Why America's Health Care System is Broken
A System Designed for Fear and Profit
America's health care system is in trouble. It's not because it's failing, but because it's working exactly how it was designed. It's a system built on fear and profit, not health and well-being.
- The government is shut down.
- Health care costs are skyrocketing.
- People can't afford their premiums.
- The system is collapsing under its own weight.
The Government Shutdown and Health Care
The government shutdown is about more than just spending caps. It's about health care. The same programs that millions of Americans rely on are being used as bargaining chips.
- Republicans say it's a waste of money.
- Democrats defend it, but only half-heartedly.
- Ordinary Americans are left wondering if they'll still have coverage when the dust settles.
The Trillion-Dollar Health Care Industry
The health care industry is a trillion-dollar machine. It feeds on our:
- Fear of illness
- Debt
- Being uninsured
The five largest insurers made over $60 billion in profit last year. They also spent hundreds of millions lobbying Congress to keep the system just broken enough to be lucrative.

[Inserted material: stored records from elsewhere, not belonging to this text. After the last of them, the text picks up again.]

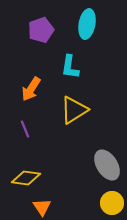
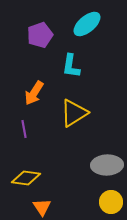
cyan ellipse: rotated 40 degrees clockwise
purple pentagon: moved 1 px left, 5 px down
cyan L-shape: moved 1 px right, 1 px up
orange arrow: moved 3 px right, 4 px down
yellow triangle: moved 3 px down
purple line: moved 1 px left; rotated 12 degrees clockwise
gray ellipse: rotated 60 degrees counterclockwise
yellow circle: moved 1 px left, 1 px up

The Paralyzed Government and Economy
- The government is paralyzed by politics.
- The health care system is paralyzed by economics.
Both are losing the faith and participation of citizens.
- When people stop voting, democracy breaks down.
- When people can't pay for health care, capitalism breaks down.
Both are warning signs that the balance between people and power has been lost.
The Democratic Crisis
The health care crisis is a reflection of the democratic crisis. In both arenas, power has shifted away from citizens toward institutions that no longer answer to them.
- Lobbyists have replaced voters as the audience that matters.
A disengaged electorate becomes a captive market.
- When people give up on politics, government serves donors.
- When they give up on reform, health care serves investors.
A Different Choice
But it doesn't have to be this way. Every other developed democracy has made a different choice. They've decided that health care is a public good, not a private gamble. They've built governments that work for people, not donors. We could do the same. We have the resources. What we lack is courage.
The Need for Leadership and Citizen Engagement
We need:
- Leadership that's willing to reconnect capitalism and democracy to the people they're meant to serve.
- Citizens who are willing to show up, to vote, to speak, to hold their representatives accountable.
- People who refuse to fund systems that exploit them.